You have a preconceived notion that the material of a driver has to naturally vibrate at the same frequency as the material of the instrument it is trying to reproduce---in other words, have the same resonance characteristics. That is such an incorrect notion, one doesn’t know where to begin to explain why. Where on Earth did you get that idea?!

To reproduce a single frequency (to make it simple), the driver moves forward and backward a certain number of times per second. What the driver is made of is (sorry) immaterial. It is the movement of the driver that creates sound, whether the driver is made of paper, plastic, metal, or wood.

The funny thing is, different materials DO have different sounds, to a degree. But that is a separate thing from what you are asking.

OP

i think you need to read up on acoustics and sound reproduction.

Drivers are meant to reproduce recorded sound, it doesn't act like the string of a guitar.
Soundwaves are what people hear in which there is a frequency and time element.

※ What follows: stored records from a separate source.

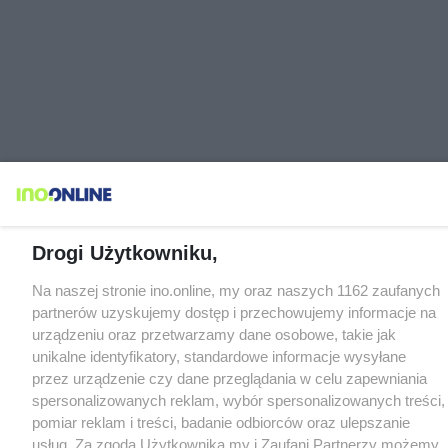
Drogi Użytkowniku,
Na naszej stronie ino.online, my oraz naszych 1162 zaufanych
partnerów uzyskujemy dostęp i przechowujemy informacje na
urządzeniu oraz przetwarzamy dane osobowe, takie jak
unikalne identyfikatory, standardowe informacje wysyłane
przez urządzenie czy dane przeglądania w celu zapewniania
spersonalizowanych reklam, wybór spersonalizowanych treści,
pomiar reklam i treści, badanie odbiorców oraz ulepszanie
usług. Za zgodą Użytkownika my i Zaufani Partnerzy możemy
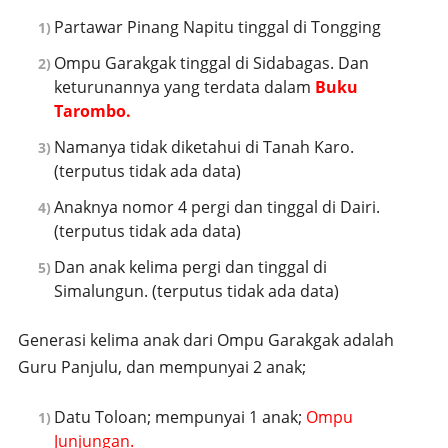
Partawar Pinang Napitu tinggal di Tongging
Ompu Garakgak tinggal di Sidabagas. Dan
keturunannya yang terdata dalam
Buku
Tarombo.
Namanya tidak diketahui di Tanah Karo.
(terputus tidak ada data)
Anaknya nomor 4 pergi dan tinggal di Dairi.
(terputus tidak ada data)
Dan anak kelima pergi dan tinggal di
Simalungun. (terputus tidak ada data)
Generasi kelima anak dari Ompu Garakgak adalah
Guru Panjulu, dan mempunyai 2 anak;
Datu Toloan; mempunyai 1 anak;
Ompu
Junjungan.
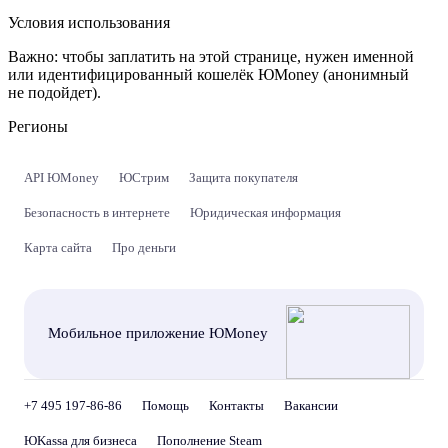
Условия использования
Важно:
чтобы заплатить на этой странице, нужен именной
или идентифицированный кошелёк ЮMoney (анонимный
не подойдет).
Регионы
API ЮMoney
ЮСтрим
Защита покупателя
Безопасность в интернете
Юридическая информация
Карта сайта
Про деньги
Мобильное приложение ЮMoney
+7 495 197-86-86
Помощь
Контакты
Вакансии
ЮKassa для бизнеса
Пополнение Steam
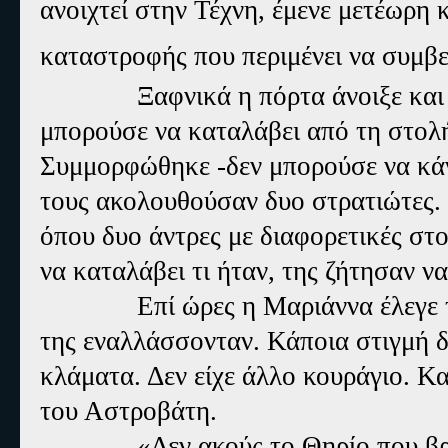
ανοιχτεί στην Τέχνη, έμενε μετέωρη 
καταστροφής που περιμένει να συμβεί
Ξαφνικά η πόρτα άνοιξε και
μπορούσε να καταλάβει από τη στολή
Συμμορφώθηκε
-
δεν μπορούσε να κάν
τους ακολουθούσαν δυο στρατιώτες.
όπου δυο άντρες με διαφορετικές στο
να καταλάβει τι ήταν, της ζήτησαν να 
Επί ώρες η Μαριάννα έλεγε τ
της εναλλάσσονταν. Κάποια στιγμή δ
κλάματα. Δεν είχε άλλο κουράγιο. Κα
του Αστροβάτη.
«Δεν ακούς το Θηρίο που β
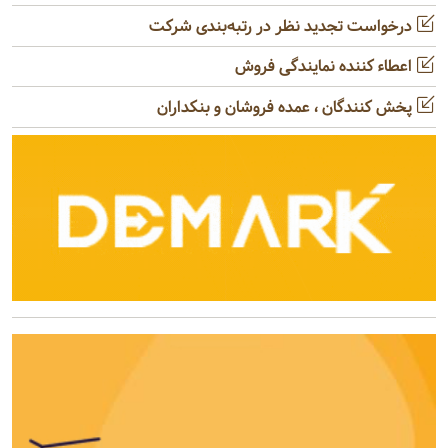
درخواست تجدید نظر در رتبه‌بندی شرکت
اعطاء کننده نمایندگی فروش
پخش کنندگان ، عمده فروشان و بنکداران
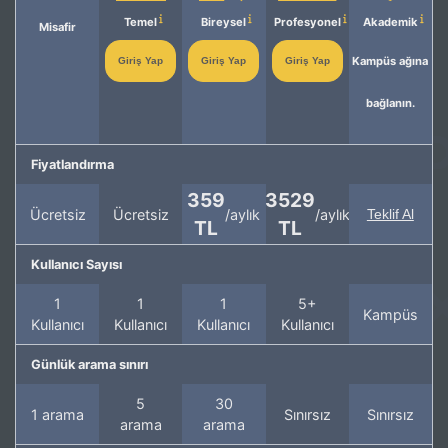
Temel
Bireysel
Profesyonel
Akademik
Misafir
Kampüs ağına
Giriş Yap
Giriş Yap
Giriş Yap
bağlanın.
Fiyatlandırma
359
3529
Ücretsiz
Ücretsiz
/aylık
/aylık
Teklif Al
TL
TL
Kullanıcı Sayısı
1
1
1
5+
Kampüs
Kullanıcı
Kullanıcı
Kullanıcı
Kullanıcı
Günlük arama sınırı
5
30
1 arama
Sınırsız
Sınırsız
arama
arama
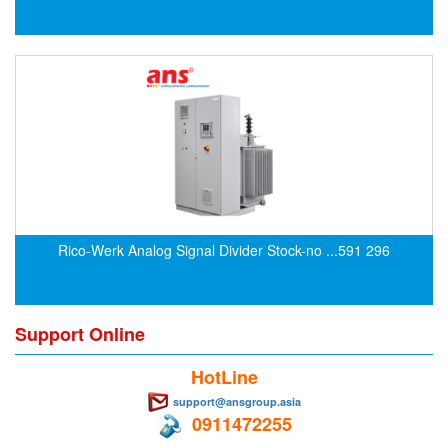
EPC
EPE Process Filters & Accumulators
Epro/Emerson
ERE WIRELESS
Erhardt-Leimer
Erhardt-Leimer
Erhardt-leimer
ERICHSEN
Rico-Werk Analog Signal Divider Stock-no ...591 296
Erinda/Delta
ESA Automation Vietnam
Esa Pyronics
Support Online
Euchner
HotLine
EUCHNER GmbH + Co. KG VietNam
support@ansgroup.asia
Eurotherm Vietnam
0911472255
Eurovent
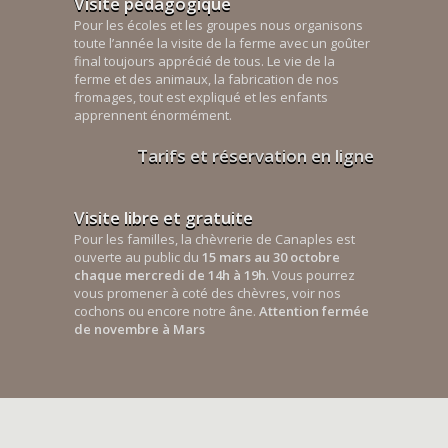
Visite pédagogique
Pour les écoles et les groupes nous organisons
toute l’année la visite de la ferme avec un goûter
final toujours apprécié de tous. Le vie de la
ferme et des animaux, la fabrication de nos
fromages, tout est expliqué et les enfants
apprennent énormément.
Tarifs et réservation en ligne
Visite libre et gratuite
Pour les familles, la chèvrerie de Canaples est
ouverte au public du
15 mars au 30 octobre
chaque mercredi de 14h à 19h
. Vous pourrez
vous promener à coté des chèvres, voir nos
cochons ou encore notre âne.
Attention fermée
de novembre à Mars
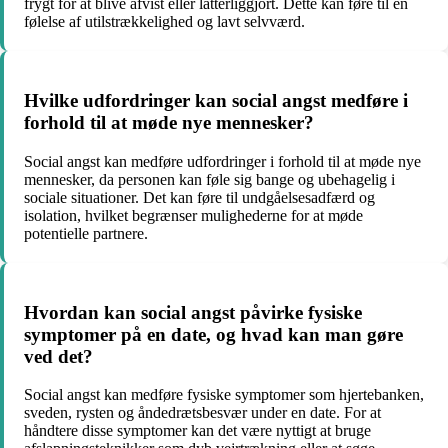
frygt for at blive afvist eller latterliggjort. Dette kan føre til en
følelse af utilstrækkelighed og lavt selvværd.
Hvilke udfordringer kan social angst medføre i
forhold til at møde nye mennesker?
Social angst kan medføre udfordringer i forhold til at møde nye
mennesker, da personen kan føle sig bange og ubehagelig i
sociale situationer. Det kan føre til undgåelsesadfærd og
isolation, hvilket begrænser mulighederne for at møde
potentielle partnere.
Hvordan kan social angst påvirke fysiske
symptomer på en date, og hvad kan man gøre
ved det?
Social angst kan medføre fysiske symptomer som hjertebanken,
sveden, rysten og åndedrætsbesvær under en date. For at
håndtere disse symptomer kan det være nyttigt at bruge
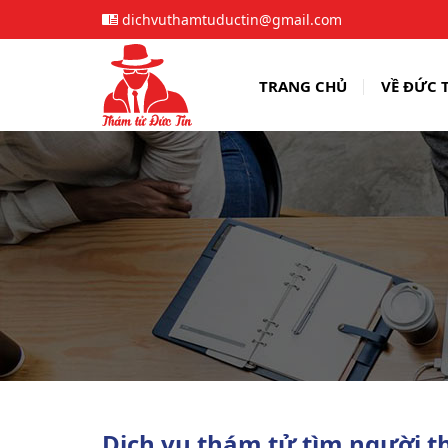
dichvuthamtuductin@gmail.com
TRANG CHỦ
VỀ ĐỨC 
Dịch vụ thám tử tìm người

Try investigating harmonics (distortion) and ASDR envelope.

There is difference between free vibration of an insturment and forced vibration of speaker. 
All of this is a good argument for multidriver speakers. A given driver, with its mass, stiffness, and many other properties, can handle only a limited range of frequencies convincingly. A single driver design can play coherently and pleasingly, but will only handle the midrange frequencies with authority.
The driver moves back and forth uniformly. It does not vibrate between two fixed points the way a guitar string or the spruce top of a cello does. Since the driver does not distort, it pushes and pulls air uniformly over the radiating surface so it doesn't matter to the air whether the driver is paper, aluminum, kevlar or any other material. The driver recreates the same pressure wave pattern as the vibrating top of the cello.

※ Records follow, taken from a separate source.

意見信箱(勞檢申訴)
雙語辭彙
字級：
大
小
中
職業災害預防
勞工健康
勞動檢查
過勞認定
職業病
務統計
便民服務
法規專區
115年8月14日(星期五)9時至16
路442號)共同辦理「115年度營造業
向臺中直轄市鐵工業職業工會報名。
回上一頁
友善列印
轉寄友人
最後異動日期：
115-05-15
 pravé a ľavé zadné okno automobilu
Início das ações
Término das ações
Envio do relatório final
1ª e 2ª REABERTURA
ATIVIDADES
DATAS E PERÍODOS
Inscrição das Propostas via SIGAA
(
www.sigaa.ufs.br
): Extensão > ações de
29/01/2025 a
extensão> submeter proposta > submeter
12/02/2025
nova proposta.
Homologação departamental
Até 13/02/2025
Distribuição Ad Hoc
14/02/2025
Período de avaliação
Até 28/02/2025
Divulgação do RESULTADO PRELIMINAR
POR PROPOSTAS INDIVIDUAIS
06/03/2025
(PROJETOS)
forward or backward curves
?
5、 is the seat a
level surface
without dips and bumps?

Sound waves are exactly what we hear for the waves are rarified and compressed air causing the eardrum to vibrate exactly like the source generating the wave.


Free, so how do you think speakers work when you get a phone call and recognize the voice, or vice versa? :) It would be pretty weird if there were vocal chords in your cell phone. Maybe you’d have to feed it to keep it working. The device in your phone is a speaker too.

I think you are overthinking it a little bit. If all that was recorded in a recording was the notes, like sheet music, then it would be impossible to replay a specific performance. What’s being recorded (as much as possible) is the individual vibrations that make up a sound. For instance, on a violin middle C is played. The CD/MP3 whatever doesn’t record middle C. The microphone recorded the fundamental and all the overtones produced by that specific instrument at that point in time, including any studio sounds, the sound of the bow pulling across the string, the vibrations of the body as well as any air moving through the holes on the top. There's also the effect of the bridge, and a little finger's worth of wood placed int he body of the violin to give it more complexity.  A microphone should capture as much of that as possible, much like your ears do. 

The speaker driver itself should be like a blank page, or like a projection screen. Without any image of it’s own, it should reflect only what is cast upon it. No driver is actually like this, and no driver is perfect, but that is what makers strive for.

Any driver, regardless of material, tries to function like a pure piston and NOT like a musical instrument. That piston should move back and forth exactly as the input voltage asks of it. It should not "ring" or cast on any overtones of it’s own, like a piano or violin always must do. It is in essence a microphone in reverse.

Best,

Erik

tubes444

    Simply said.

 A piston (cone) speaker is nothing more than a AIR PUMP.

 A given material has nothing to do with it's sonic signature.( Woody) or Steely. But has everything to do with the speed & ease in which it responds to the electrical signal variances from the AMP. Sure materials vary from Mfg to Mfg only because they are sure that cone made from there proprietary  Nirvana X material.IS ABSOLUTE!!

Clarity hopefully,

Tubes444

If ebm says 'wow' I got to check out why. Ya,  I don't want a air pump in my speakers either. Just the basics. Air pump for tires.